Action item
Scan the entries for the word "šaty". Every line that has it should be copied.

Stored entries
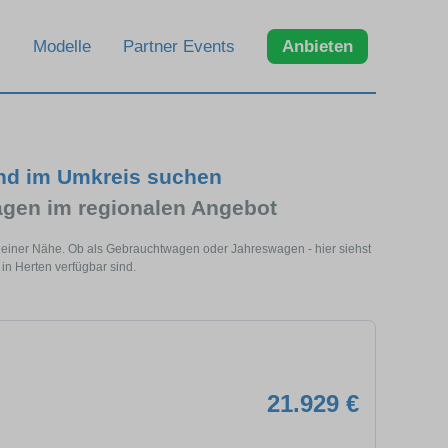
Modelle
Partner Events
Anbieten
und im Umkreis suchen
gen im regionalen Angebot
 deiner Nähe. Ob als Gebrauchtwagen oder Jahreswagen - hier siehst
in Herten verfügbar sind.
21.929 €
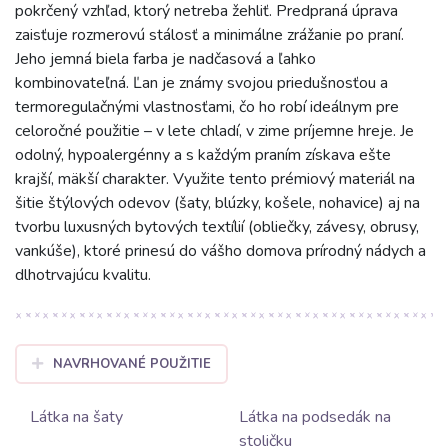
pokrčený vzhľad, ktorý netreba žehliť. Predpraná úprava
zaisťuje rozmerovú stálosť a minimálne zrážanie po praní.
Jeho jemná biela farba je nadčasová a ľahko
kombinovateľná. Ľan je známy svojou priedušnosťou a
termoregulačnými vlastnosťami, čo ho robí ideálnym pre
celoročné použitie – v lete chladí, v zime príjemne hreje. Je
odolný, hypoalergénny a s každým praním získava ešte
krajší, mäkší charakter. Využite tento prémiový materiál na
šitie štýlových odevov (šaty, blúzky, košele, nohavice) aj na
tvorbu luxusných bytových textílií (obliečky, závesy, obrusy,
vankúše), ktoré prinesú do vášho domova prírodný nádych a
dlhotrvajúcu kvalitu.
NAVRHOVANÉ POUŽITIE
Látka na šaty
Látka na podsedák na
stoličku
--
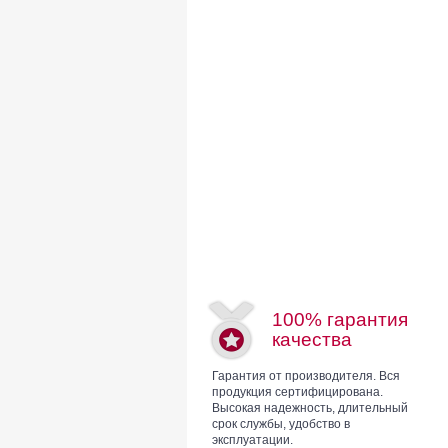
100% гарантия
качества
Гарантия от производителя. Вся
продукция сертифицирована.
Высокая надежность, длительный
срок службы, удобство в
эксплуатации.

Completed task
šitie štýlových odevov (šaty, blúzky, košele, nohavice) aj na
Látka na šaty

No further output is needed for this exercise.